In ihrer Einladung zu der Veranstaltung hatte die Initiative geschrieben: „Mit der Aufrechterhaltung des Gedenkens zeigen wir, dass wir aus unserer Vergangenheit gelernt haben – „Brandmauern“ dürfen nicht niedergerissen, „rote Linien“ nicht überschritten und extrem rechte Parteien nicht zu „normaler Opposition“ im Bundestag bagatellisiert werden.“
Eine Stunde Null hat es nicht gegeben
Hauptthema des Abends war die sogenannte „Stunde Null“ nach Kriegsende. Dr. Bernd Moldenhauer berichtete in seinem Vortrag „Justiz und Polizei – Die Entnazifizierung als vertane Chance“ über die juristische Aufarbeitung der Nazi-Verbrechen und resümierte, dass diese absolut unvollständig geblieben sei. Nur ein sehr kleiner Teil der Verbrecher habe sich vor Gericht verantworten müssen und viele hätten ihre Haftstrafen nicht vollständig abgesessen. Eine „Stunde Null“ habe es nicht gegeben und die behauptete Entnazifizierung sei nur vordergründig gewesen. „Rassistische und antisemitische Einstellungen sind bis heute und mehr denn je in der Gesellschaft und nicht zuletzt in den Sicherheitsbehörden wie der Polizei weit verbreitet. Erinnerungskultur darf deshalb nicht dabei stehen bleiben, an die Vergangenheit zu erinnern und die vermeintliche Versöhnung mit den Opfern und ihren Nachkommen zu beschwören. Wir sind heute dafür verantwortlich, dass sich die Vergangenheit nicht wiederholt“, so Moldenhauer.

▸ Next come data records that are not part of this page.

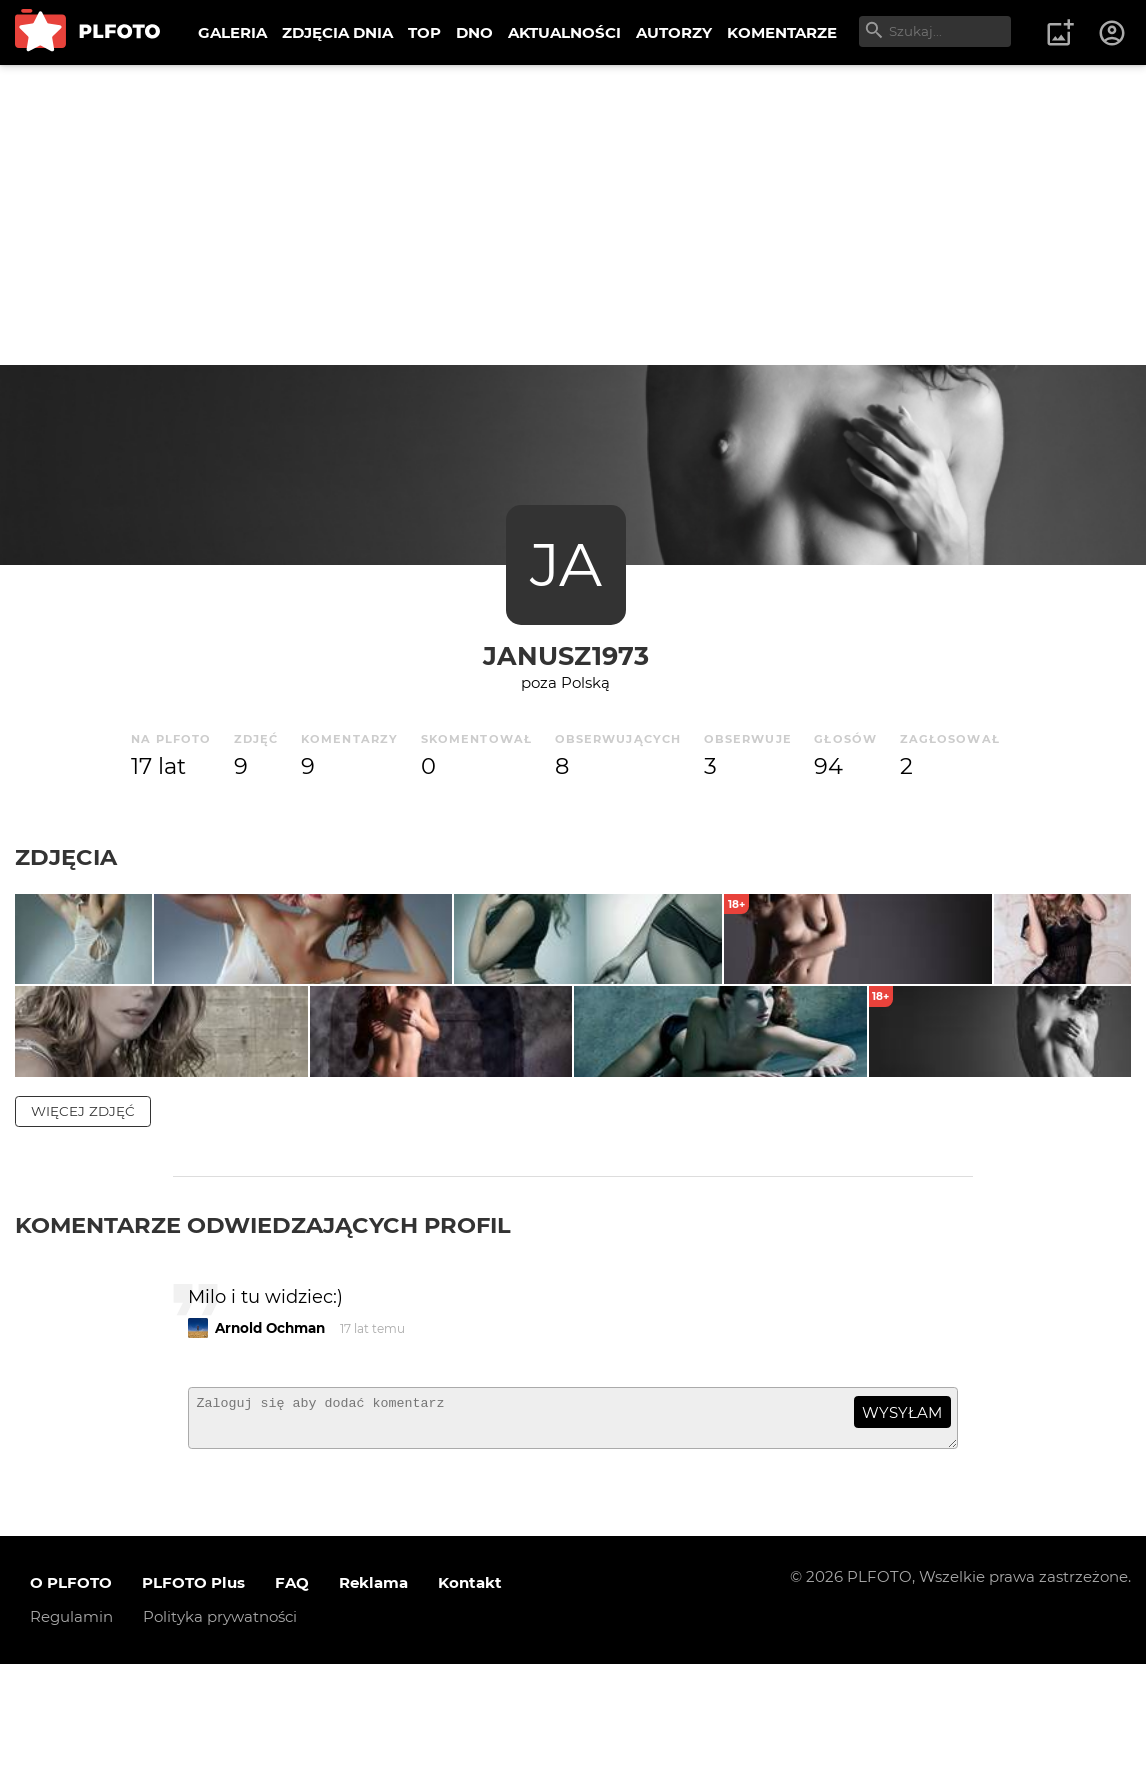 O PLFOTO (71, 1710)
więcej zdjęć (83, 1229)
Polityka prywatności (220, 1744)
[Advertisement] (573, 215)
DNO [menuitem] (474, 32)
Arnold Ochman (270, 1447)
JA (566, 564)
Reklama (373, 1710)
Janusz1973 (566, 655)
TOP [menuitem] (424, 32)
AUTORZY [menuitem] (674, 32)
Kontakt (470, 1710)
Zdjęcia (66, 857)
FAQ (292, 1710)
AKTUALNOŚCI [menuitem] (564, 32)
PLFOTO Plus (193, 1710)
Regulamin (71, 1744)
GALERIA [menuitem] (232, 32)
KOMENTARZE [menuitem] (782, 32)
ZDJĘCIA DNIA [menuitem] (337, 32)
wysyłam (902, 1531)
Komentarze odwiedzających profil (263, 1343) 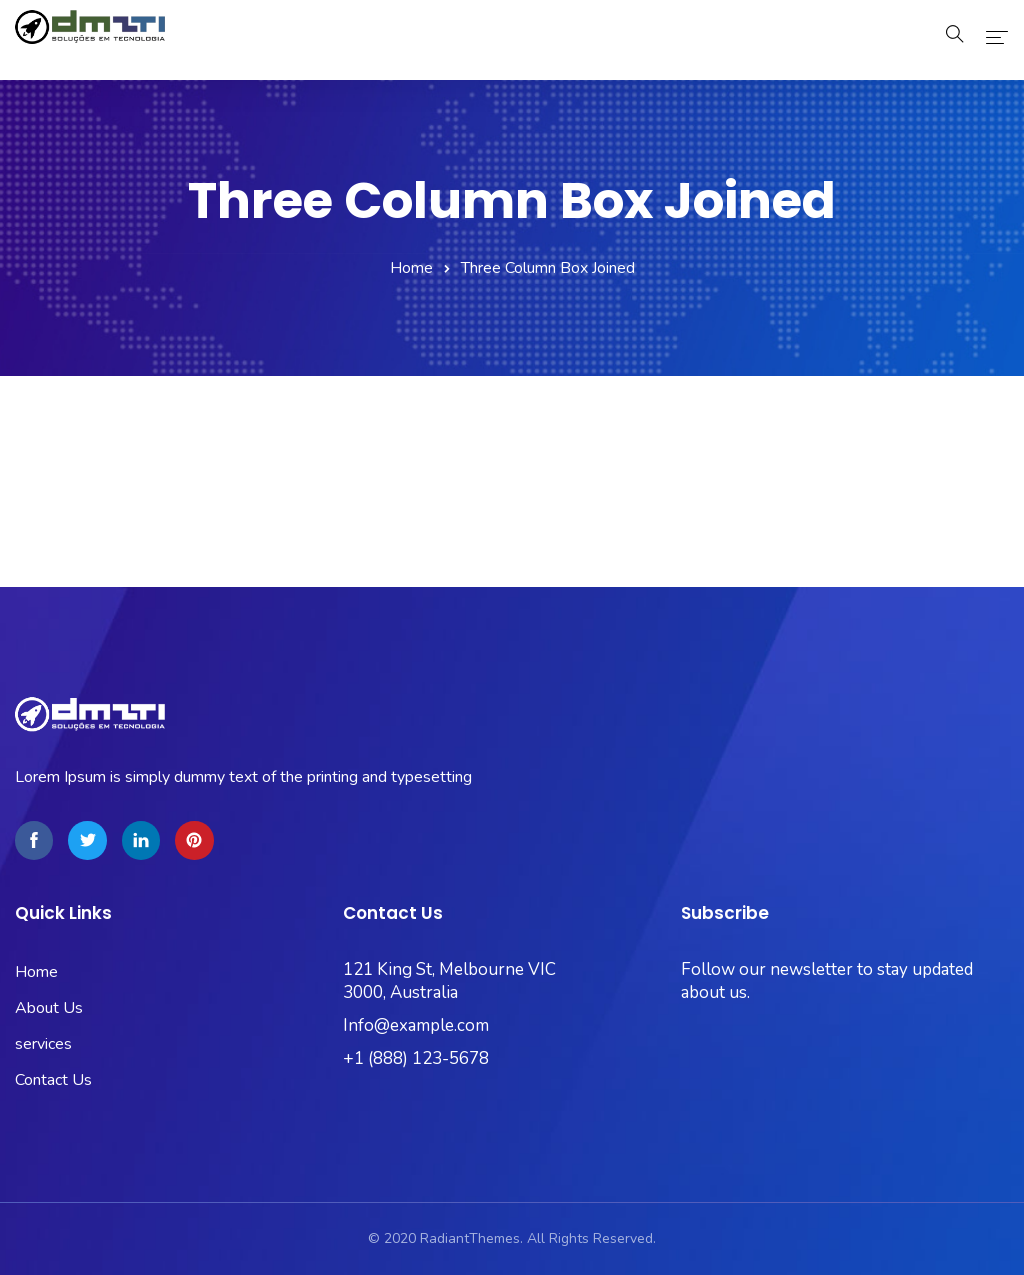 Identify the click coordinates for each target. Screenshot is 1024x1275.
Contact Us (53, 1080)
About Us (49, 1008)
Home (411, 268)
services (43, 1044) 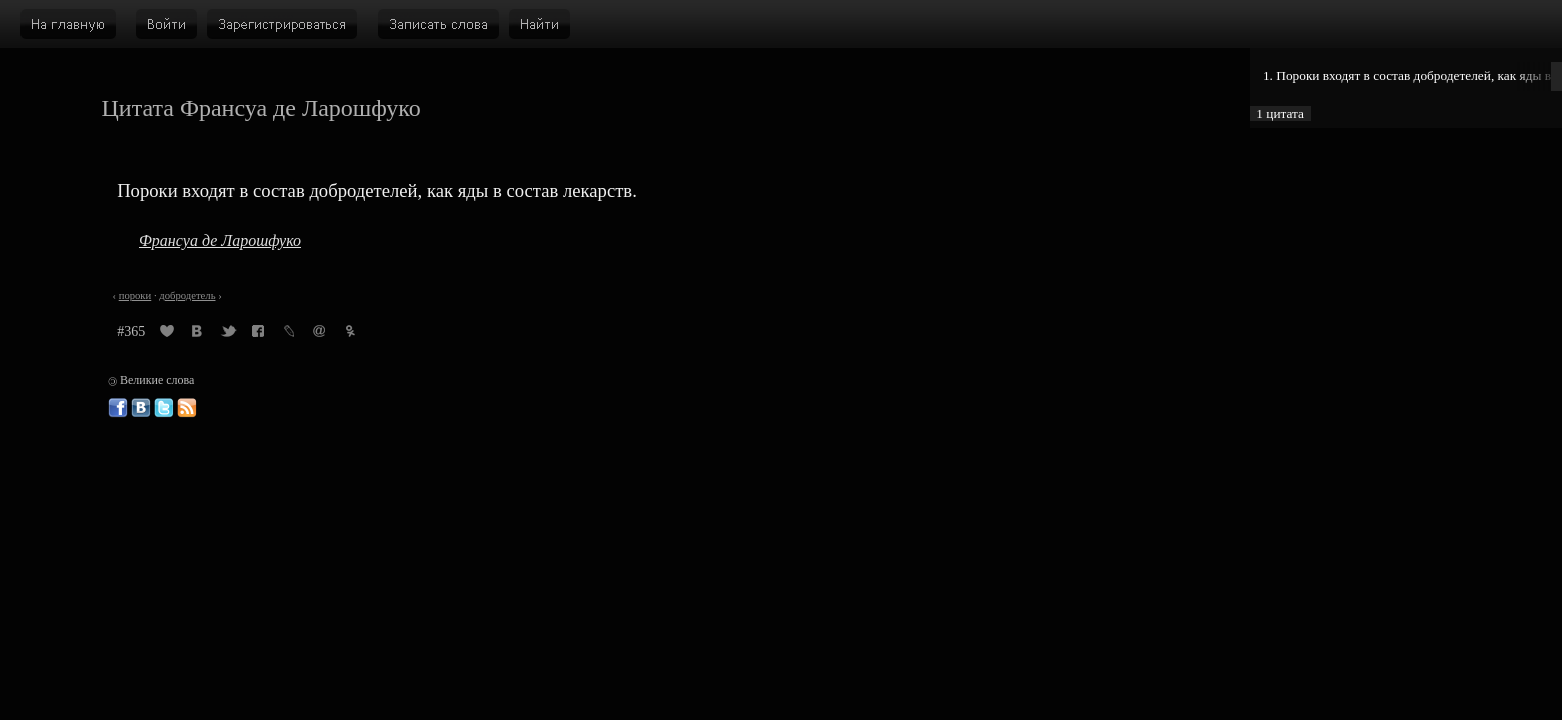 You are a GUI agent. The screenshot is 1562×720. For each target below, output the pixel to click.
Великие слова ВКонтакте (141, 408)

Zuvor hatten weitere Mitglieder der Initiative aus Saul Padovers Buch „Lügendetektor“ einzelne Abschnitte gelesen. Der Oberstleutnant aus der Abteilung „Psychologische Kriegsführung“ der US-Army hatte in den Jahren 1944/45 die deutsche Bevölkerung interviewt, um deren Stimmung und Lage zu verstehen. Er führte Gespräche mit Menschen aller Schichten und erstellte ein Stimmungs- und Situationsbild der Bevölkerung im Angesicht der Niederlage. Sein Buch gilt als ein authentisches Dokument aus jener Zeit, als der Krieg verloren und doch noch nicht zu Ende war.
Gedenkort geplant
Im Rahmen der Gedenkveranstaltung stellte Barbara Millies von der Arbeitsgruppe „Aufarbeitung der NS-Zeit in Worpswede“ die Idee für einen Gedenkort an die im Nationalsozialismus ermordeten Menschen aus Worpswede vor. Da Stolpersteine im Künstlerort aus praktischen Gründen nicht möglich seien, sollen nach den Vorstellungen der Initiatoren nach Absprache mit Bürgermeister Stefan Schwenke zwei Stelen aus hellgrauem Granit vor dem Rathaus als Gedenkstätte entstehen. Nach bisherigen Recherchen sind aktuell die Namen von zwanzig Personen, die in Worpswede während der NS-Zeit ermordet oder in den Tod getrieben wurden, identifiziert worden. Für die Umsetzung des geplanten Projekts wurden am 8. Mai am Ende der Versammlung Spendenbeiträge gesammelt.